Durch und durch Eklektiker

Warum die vier „es“ trotzdem nie auf der Straße gemacht haben? Erstens wohl, weil sie es einfach nicht nötig hatten (auf ihren Tourneen sind ihnen die weiblichen Fans regelmäßig bis in die Hotelzimmer nachgestiegen), und zweitens wohl ihrer unstillbaren Sehnsucht nach bürgerlicher Ungestörtheit wegen, die sie beinahe ebensooft herbeigeredet wie herbeigesungen haben. Von Ringo Starr und seiner Frau Maureen Cox etwa ist überliefert, daß sie eigentlich immer von einem eleganten Damenfriseursalon geträumt haben. Von George Harrison wissen wir, daß er die meiste Zeit damit verbringt „zuzusehen, wie mein Sohn heranwächst“. Von Paul McCartney ist zu hören, daß er sich „zu Hause am wohlsten“ fühlt. Und von dem geistreichsten Beatle, dem Gitarristen und Texter, Schriftsteller und Zeichner, Friedensprediger und Ironiker John Lennon ist überliefert, daß ihn das Leben eines Pop-Stars immer nur nervös machte, wogegen er gleichfalls ein einschlägiges Ungestörtheitsrezept hatte. Er verschwand häufig in die Badewanne.

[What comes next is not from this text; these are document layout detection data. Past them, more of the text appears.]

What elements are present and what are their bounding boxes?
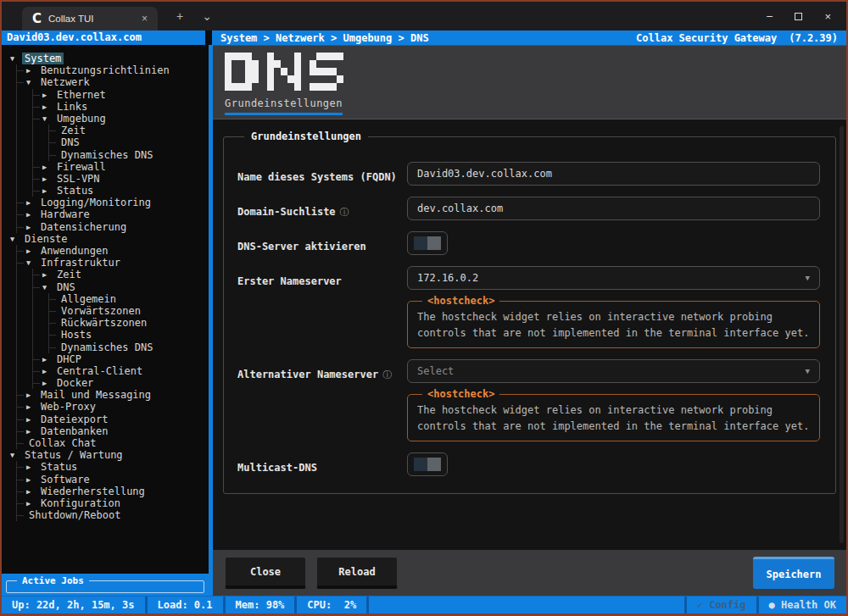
sidebar-item-datenbanken[interactable]: ▶Datenbanken [26, 425, 205, 437]
sidebar-item-zeit[interactable]: ▶Zeit [42, 269, 205, 280]
chevron-collapsed-icon[interactable]: ▶ [26, 197, 38, 208]
sidebar-item-dynamisches-dns[interactable]: Dynamisches DNS [59, 341, 205, 353]
tab-grundeinstellungen[interactable]: Grundeinstellungen [225, 97, 343, 115]
alt-nameserver-select[interactable]: Select ▼ [407, 359, 820, 383]
chevron-collapsed-icon[interactable]: ▶ [26, 389, 38, 401]
sidebar-item-mail-und-messaging[interactable]: ▶Mail und Messaging [26, 389, 205, 401]
chevron-collapsed-icon[interactable]: ▶ [42, 89, 54, 101]
toggle-knob [427, 458, 441, 471]
sidebar-item-zeit[interactable]: Zeit [59, 125, 205, 136]
sidebar-item-allgemein[interactable]: Allgemein [59, 293, 205, 305]
pixel-letter-n [267, 53, 301, 91]
sidebar-item-web-proxy[interactable]: ▶Web-Proxy [26, 401, 205, 413]
chevron-collapsed-icon[interactable]: ▶ [42, 101, 54, 113]
chevron-expanded-icon[interactable]: ▼ [42, 281, 54, 293]
sidebar-item-dynamisches-dns[interactable]: Dynamisches DNS [59, 149, 205, 161]
sidebar-item-software[interactable]: ▶Software [26, 474, 205, 486]
field-row-alt-nameserver: Alternativer Nameserverⓘ Select ▼ <hostc… [237, 359, 822, 441]
chevron-collapsed-icon[interactable]: ▶ [26, 425, 38, 437]
sidebar-item-r-ckw-rtszonen[interactable]: Rückwärtszonen [59, 317, 205, 329]
chevron-collapsed-icon[interactable]: ▶ [42, 161, 54, 173]
field-row-dns-server: DNS-Server aktivieren [237, 231, 822, 255]
form-area: Grundeinstellungen Name dieses Systems (… [213, 119, 846, 550]
sidebar-item-wiederherstellung[interactable]: ▶Wiederherstellung [26, 486, 205, 497]
sidebar-item-status[interactable]: ▶Status [26, 461, 205, 473]
sidebar-item-dateiexport[interactable]: ▶Dateiexport [26, 413, 205, 425]
sidebar-item-logging-monitoring[interactable]: ▶Logging/Monitoring [26, 197, 205, 208]
sidebar-item-label: Shutdown/Reboot [26, 509, 123, 521]
chevron-collapsed-icon[interactable]: ▶ [42, 173, 54, 185]
sidebar-item-dns[interactable]: DNS [59, 136, 205, 148]
uptime-status: Up: 22d, 2h, 15m, 3s [2, 597, 148, 613]
sidebar-item-dns[interactable]: ▼DNS [42, 281, 205, 293]
chevron-collapsed-icon[interactable]: ▶ [42, 269, 54, 280]
chevron-collapsed-icon[interactable]: ▶ [42, 365, 54, 377]
sidebar-item-shutdown-reboot[interactable]: Shutdown/Reboot [26, 509, 205, 521]
new-tab-button[interactable]: + [176, 9, 183, 23]
app-tab[interactable]: C Collax TUI × [22, 7, 158, 31]
sidebar-item-dienste[interactable]: ▼Dienste [10, 233, 205, 245]
domain-search-input[interactable]: dev.collax.com [407, 197, 820, 220]
minimize-button[interactable]: − [766, 9, 773, 23]
chevron-collapsed-icon[interactable]: ▶ [26, 486, 38, 497]
tab-close-icon[interactable]: × [142, 13, 148, 25]
sidebar-item-ethernet[interactable]: ▶Ethernet [42, 89, 205, 101]
chevron-collapsed-icon[interactable]: ▶ [42, 353, 54, 365]
sidebar-item-collax-chat[interactable]: Collax Chat [26, 437, 205, 449]
primary-nameserver-select[interactable]: 172.16.0.2 ▼ [407, 266, 820, 290]
sidebar-item-status-wartung[interactable]: ▼Status / Wartung [10, 449, 205, 461]
sidebar-item-firewall[interactable]: ▶Firewall [42, 161, 205, 173]
toggle-track [414, 458, 427, 471]
chevron-collapsed-icon[interactable]: ▶ [26, 413, 38, 425]
sidebar-item-datensicherung[interactable]: ▶Datensicherung [26, 221, 205, 233]
close-button[interactable]: Close [225, 557, 306, 589]
breadcrumb: System > Netzwerk > Umgebung > DNS [220, 32, 429, 44]
dns-server-toggle[interactable] [407, 231, 448, 255]
sidebar-item-links[interactable]: ▶Links [42, 101, 205, 113]
chevron-collapsed-icon[interactable]: ▶ [26, 221, 38, 233]
chevron-collapsed-icon[interactable]: ▶ [26, 461, 38, 473]
sidebar-item-netzwerk[interactable]: ▼Netzwerk [26, 76, 205, 88]
chevron-expanded-icon[interactable]: ▼ [10, 233, 22, 245]
sidebar-item-hardware[interactable]: ▶Hardware [26, 208, 205, 220]
chevron-expanded-icon[interactable]: ▼ [10, 449, 22, 461]
sidebar-item-system[interactable]: ▼System [10, 53, 205, 64]
chevron-collapsed-icon[interactable]: ▶ [26, 245, 38, 257]
sidebar-item-hosts[interactable]: Hosts [59, 329, 205, 341]
close-window-button[interactable]: × [824, 10, 831, 23]
chevron-collapsed-icon[interactable]: ▶ [26, 64, 38, 76]
sidebar-item-label: Zeit [54, 269, 84, 280]
multicast-dns-toggle[interactable] [407, 452, 448, 476]
tab-list-chevron-icon[interactable]: ⌄ [202, 9, 212, 23]
sidebar-item-konfiguration[interactable]: ▶Konfiguration [26, 497, 205, 509]
chevron-collapsed-icon[interactable]: ▶ [42, 377, 54, 389]
chevron-collapsed-icon[interactable]: ▶ [26, 401, 38, 413]
sidebar-item-anwendungen[interactable]: ▶Anwendungen [26, 245, 205, 257]
sidebar-item-infrastruktur[interactable]: ▼Infrastruktur [26, 257, 205, 269]
sidebar-item-label: Docker [54, 377, 96, 389]
mem-status: Mem: 98% [226, 597, 298, 613]
chevron-expanded-icon[interactable]: ▼ [26, 76, 38, 88]
maximize-button[interactable] [795, 13, 802, 20]
sidebar-item-label: Datenbanken [38, 425, 110, 437]
chevron-collapsed-icon[interactable]: ▶ [26, 497, 38, 509]
sidebar-item-central-client[interactable]: ▶Central-Client [42, 365, 205, 377]
chevron-expanded-icon[interactable]: ▼ [42, 113, 54, 125]
sidebar-item-umgebung[interactable]: ▼Umgebung [42, 113, 205, 125]
sidebar-item-docker[interactable]: ▶Docker [42, 377, 205, 389]
chevron-collapsed-icon[interactable]: ▶ [42, 185, 54, 197]
sidebar-item-label: Hosts [59, 329, 94, 341]
scrollbar-track[interactable] [840, 126, 844, 543]
sidebar-item-benutzungsrichtlinien[interactable]: ▶Benutzungsrichtlinien [26, 64, 205, 76]
sidebar-item-status[interactable]: ▶Status [42, 185, 205, 197]
sidebar-item-ssl-vpn[interactable]: ▶SSL-VPN [42, 173, 205, 185]
fqdn-input[interactable]: David03.dev.collax.com [407, 162, 820, 186]
chevron-expanded-icon[interactable]: ▼ [10, 53, 22, 64]
chevron-collapsed-icon[interactable]: ▶ [26, 208, 38, 220]
reload-button[interactable]: Reload [316, 557, 398, 589]
chevron-collapsed-icon[interactable]: ▶ [26, 474, 38, 486]
sidebar-item-vorw-rtszonen[interactable]: Vorwärtszonen [59, 305, 205, 317]
save-button[interactable]: Speichern [753, 557, 834, 589]
sidebar-item-dhcp[interactable]: ▶DHCP [42, 353, 205, 365]
chevron-expanded-icon[interactable]: ▼ [26, 257, 38, 269]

Dementsprechend die „Botschaften“ vieler Beatles-Songs. „A Hard Day’s Night“? Ein einziger Schrei nach häuslicher Ruhe! „All I’ve Got To Do“? Ein einziges Flehen um Geborgenheit und Nähe! „Getting Better“? Ein einziges Versprechen, künftig Friede, Freude, Eierkuchen zu praktizieren! „I’m Only Sleeping“? Ein einziges Gebet, in Ruhe gelassen zu werden! „Ob-La-Di, Ob-La-Da“? Ein einziges Hohelied auf das familiäre Glück zwischen Stand auf dem Markt und Häuslein im Grünen! „When I’m Sixty-Four“? Eine einzige Bitte darum, im Alter noch ein bißchen nützlich sein, Pullover stricken und auf der Insel Wright übersommern zu dürfen. Wenn die Beatles also etwas erreicht haben, dann vor allem die massenweise Verbreitung und Etablierung eines bürgerlichen Behütungstraums.